HiHPQ: Hierarchical Hyperbolic Product Quantization for Unsupervised Image Retrieval

Authors: Zexuan Qiu, Jiahong Liu, Yankai Chen, Irwin King

AAAI 2024 | Conference PDF | Archive PDF | Plain Text | LLM Run Details

Reproducibility Variable Result LLM Response
Research Type Experimental Experiments on benchmarks show that our proposed method outperforms state-of-the-art baselines.
Researcher Affiliation Academia Zexuan Qiu, Jiahong Liu, Yankai Chen, Irwin King The Chinese University of Hong Kong {zxqiu22, jhliu22, ykchen, king}@cse.cuhk.edu.hk
Pseudocode No The paper does not contain any pseudocode or explicitly labeled algorithm blocks.
Open Source Code No The paper does not include an unambiguous statement about releasing source code for the methodology described, nor does it provide a direct link to a code repository.
Open Datasets Yes The proposed method is evaluated using Flickr25K (Huiskes and Lew 2008), NUS-WIDE (Chua et al. 2009), as well as two experimental protocols CIFAR10 (I) and CIFAR-10 (II) both of which are based on CIFAR-10 (Krizhevsky, Hinton et al. 2009).
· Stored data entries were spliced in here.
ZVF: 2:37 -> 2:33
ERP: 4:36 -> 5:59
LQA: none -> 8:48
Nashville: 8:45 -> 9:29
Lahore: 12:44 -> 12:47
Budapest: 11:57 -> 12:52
Dataset Splits No The paper mentions using CIFAR-10, Flickr25K, and NUS-WIDE datasets but does not explicitly state the specific training, validation, and test splits (percentages, counts, or specific predefined split references) used for the experiments.
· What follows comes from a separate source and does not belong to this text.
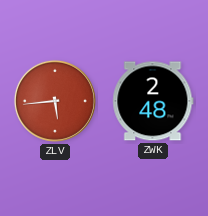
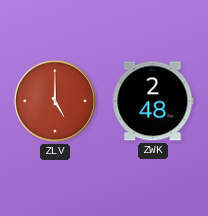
ZLV: 5:44 -> 5:00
Hardware Specification No The paper does not provide specific hardware details (e.g., GPU/CPU models, memory) used for running its experiments.
Software Dependencies No The paper does not provide specific ancillary software details, such as library names with version numbers, needed to replicate the experiment.
Experiment Setup Yes The pre-defined hierarchies for different datasets are: [50, 20] on Flickr25K; [200, 100, 50] on CIFAR-10 (I); [100, 50, 25] on CIFAR-10 (II); [200, 100, 75] on NUSWIDE. Please refer to the supplementary material for more implementation details.